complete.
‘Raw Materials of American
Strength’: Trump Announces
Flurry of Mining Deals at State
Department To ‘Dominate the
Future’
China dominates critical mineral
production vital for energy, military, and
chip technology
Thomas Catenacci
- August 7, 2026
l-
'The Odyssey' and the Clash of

________________________________________

» What the exercise asks
Transcribe all of the data above, character for character.

» Exercise response
complete.
‘Raw Materials of American
Strength’: Trump Announces
Flurry of Mining Deals at State
Department To ‘Dominate the
Future’
China dominates critical mineral
production vital for energy, military, and
chip technology
Thomas Catenacci
- August 7, 2026
l-
'The Odyssey' and the Clash of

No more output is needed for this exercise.